When you’re not busy working, what are some of your favourite things to do?
I actually am also a full-time student on top of working, so free time is something I have to work really hard to intentionally make time for, especially when my work is my passion. When I do take it though, I hang out with my pets and cross-stitch. I also love board games or Mario Party type games that are low-stakes and I love playing those with my partner.
What advice would you give disabled people who want to become a model or dancer?
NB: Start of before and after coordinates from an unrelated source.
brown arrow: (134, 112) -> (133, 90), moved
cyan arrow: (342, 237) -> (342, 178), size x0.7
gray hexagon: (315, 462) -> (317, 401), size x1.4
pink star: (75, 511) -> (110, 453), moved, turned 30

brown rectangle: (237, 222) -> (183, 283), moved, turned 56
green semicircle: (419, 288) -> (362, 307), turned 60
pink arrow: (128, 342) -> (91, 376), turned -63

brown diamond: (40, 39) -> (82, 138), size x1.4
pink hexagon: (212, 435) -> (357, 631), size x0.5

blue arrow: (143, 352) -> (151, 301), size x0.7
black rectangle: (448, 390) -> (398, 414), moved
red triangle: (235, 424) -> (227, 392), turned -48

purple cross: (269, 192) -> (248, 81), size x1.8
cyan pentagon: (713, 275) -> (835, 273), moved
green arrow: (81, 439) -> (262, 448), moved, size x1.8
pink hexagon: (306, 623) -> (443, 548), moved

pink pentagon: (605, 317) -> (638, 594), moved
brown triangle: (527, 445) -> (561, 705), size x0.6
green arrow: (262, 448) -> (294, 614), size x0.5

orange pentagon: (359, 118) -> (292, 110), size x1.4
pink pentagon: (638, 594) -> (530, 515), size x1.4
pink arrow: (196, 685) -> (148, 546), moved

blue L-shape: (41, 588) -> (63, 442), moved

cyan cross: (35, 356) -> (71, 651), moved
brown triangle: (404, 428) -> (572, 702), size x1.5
Find what works with your body. Respect your limits both physically and in the boundaries, you want to have. Don’t give up if you don’t get the opportunities you want right away. The world can really beat you down on top of the fact that it can be tough to break into performance or modelling even for people not struggling with axes of oppression. It is definitely important to not compare your success to others and focus on the joy you get from every opportunity rather than follower counts or rushing to meet big goals. Very few people ever feel like they’ve met all their goals or have made it, even incredibly successful people. In fact, the drive to keep pursuing and pushing is what builds success, but if you can’t get joy from doing the work along the way and value every moment as its own opportunity, that can breed misery.